Originally published by Carrington Coleman.
In re Rockwall Regional Hospital, LLC
Dallas Court of Appeals, No. 05-15-01554-CV (March 2, 2016)
Justices Lang, Fillmore (Opinion), and Brown
Rockwall Regional is a physician-owned hospital. When a shareholder- anesthesiologist terminated his practice there and the hospital then sought to redeem his shares, the doctor sued, claiming another recently departed physician had been offered better compensation for his shares. The doctor served requests for production that encompassed the peer review and credentialing files of the plaintiff doctor and the other recently departed physician. Rockwall Regional resisted, asserting the medical peer review committee privilege under Texas Occupations Code § 160.007(a). That privilege covers a peer review committee’s credentialing and review of physicians, including confidential documents generated by the committee or prepared at its direction, its minutes and recommendations, and the committee’s inquiries about a physician and responses to those inquiries. The trial court reviewed in camera the documents in question and ordered the hospital to produce almost all of them. The hospital elected to turn over four pages of the contested documents, but sought mandamus relief with respect to production of the rest, submitting a “sealed record containing the disputed documents” for review by the appellate court.

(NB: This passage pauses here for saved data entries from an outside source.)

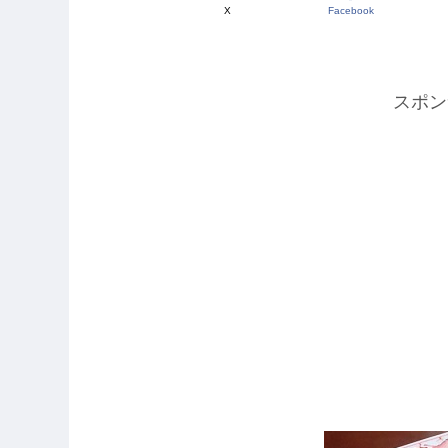
X
Facebook
スポン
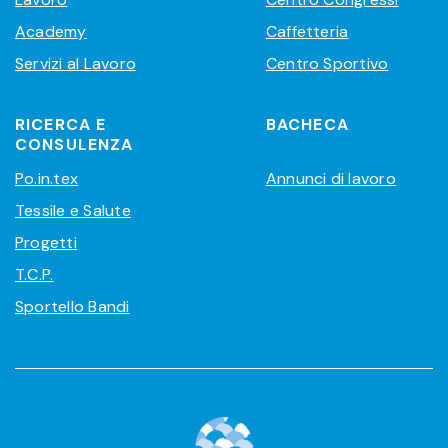
Academy
Caffetteria
Servizi al Lavoro
Centro Sportivo
RICERCA E
BACHECA
CONSULENZA
Po.in.tex
Annunci di lavoro
Tessile e Salute
Progetti
T.C.P.
Sportello Bandi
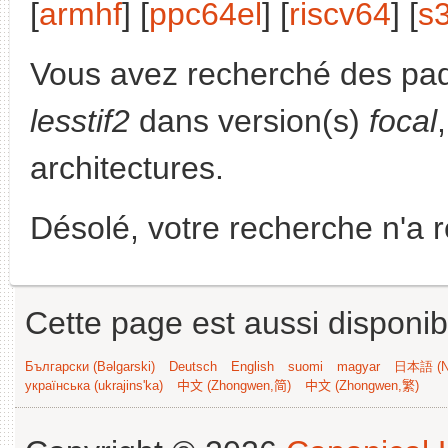
[
armhf
] [
ppc64el
] [
riscv64
] [
s
Vous avez recherché des paq
lesstif2
dans version(s)
focal
architectures.
Désolé, votre recherche n'a 
Cette page est aussi disponib
Български (Bəlgarski)
Deutsch
English
suomi
magyar
日本語 (Ni
українська (ukrajins'ka)
中文 (Zhongwen,简)
中文 (Zhongwen,繁)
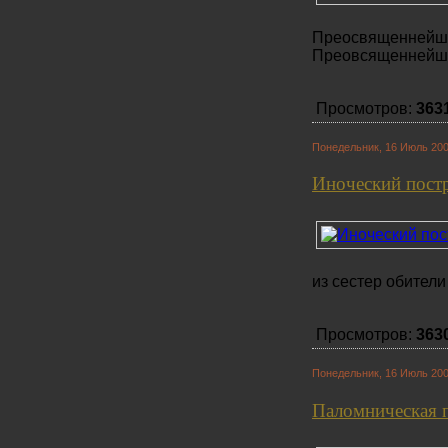
Преосвященне
Преовсященнейши
Просмотров:
363
Понедельник, 16 Июль 200
Иноческий пост
из сестер обители
Просмотров:
363
Понедельник, 16 Июль 200
Паломническая 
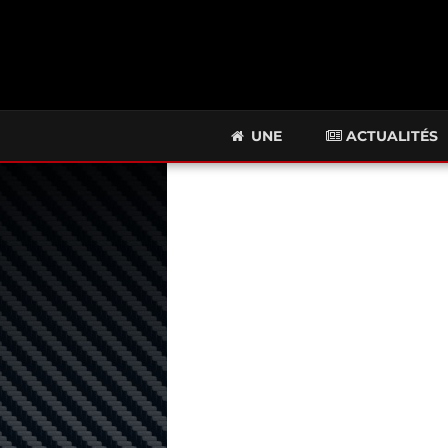
UNE
ACTUALITÉS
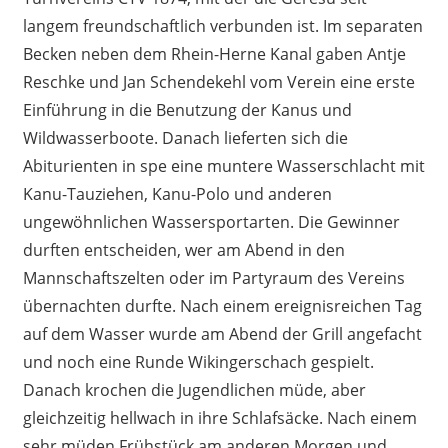
langem freundschaftlich verbunden ist. Im separaten
Becken neben dem Rhein-Herne Kanal gaben Antje
Reschke und Jan Schendekehl vom Verein eine erste
Einführung in die Benutzung der Kanus und
Wildwasserboote. Danach lieferten sich die
Abiturienten in spe eine muntere Wasserschlacht mit
Kanu-Tauziehen, Kanu-Polo und anderen
ungewöhnlichen Wassersportarten. Die Gewinner
durften entscheiden, wer am Abend in den
Mannschaftszelten oder im Partyraum des Vereins
übernachten durfte. Nach einem ereignisreichen Tag
auf dem Wasser wurde am Abend der Grill angefacht
und noch eine Runde Wikingerschach gespielt.
Danach krochen die Jugendlichen müde, aber
gleichzeitig hellwach in ihre Schlafsäcke. Nach einem
sehr müden Frühstück am anderen Morgen und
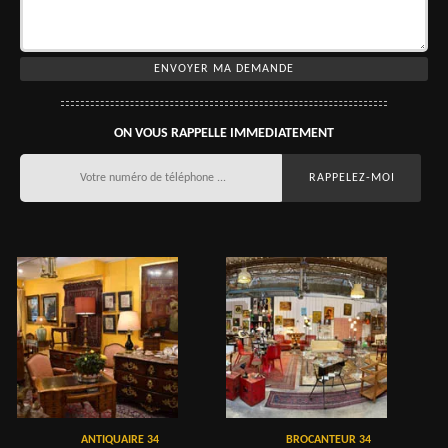
ON VOUS RAPPELLE IMMEDIATEMENT
ANTIQUAIRE 34
BROCANTEUR 34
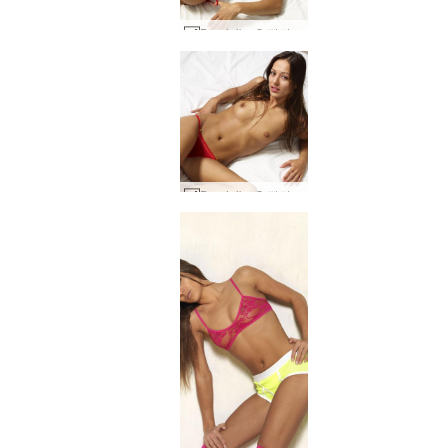
Dominika C 빨간 팬티 #58
Dominika C 빨간 팬티 #2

After conducting its own review of the “sealed record” of contested documents, the Dallas Court of Appeals declared them all to be covered by the medical peer review committee privilege. The doctor argued, however, that the hospital had waived the privilege by allowing him to view, but not copy, his own credentialing file (part of the disputed documents), pursuant to a letter from the hospital’s attorney, and by producing four pages of the other doctor’s file. The appeals court rejected both arguments. The hospital concluded the four pages from the other doctor’s file were not covered by the privilege, as the trial court had found; their production, therefore, could not constitute waiver as to other documents that were privileged. More significantly, the Court held that allowing the plaintiff doctor to view his own file, even though authorized in writing by the hospital’s attorney, did not waive the privilege here, because the statute recognizes “a waiver of the privilege” only if it is “executed in writing by the chair, vice chair, or secretary of the affected medical peer review committee,” which was not shown here. Tex. Occ. Code § 160.007(e). So, although the hospital’s voluntary disclosure of the doctor’s records almost certainly would have constituted waiver of other, more fragile privileges—e.g., attorney-client or work product—it did not fulfill the more robust requirements delineated in the statute for waiver of the medical peer review committee privilege.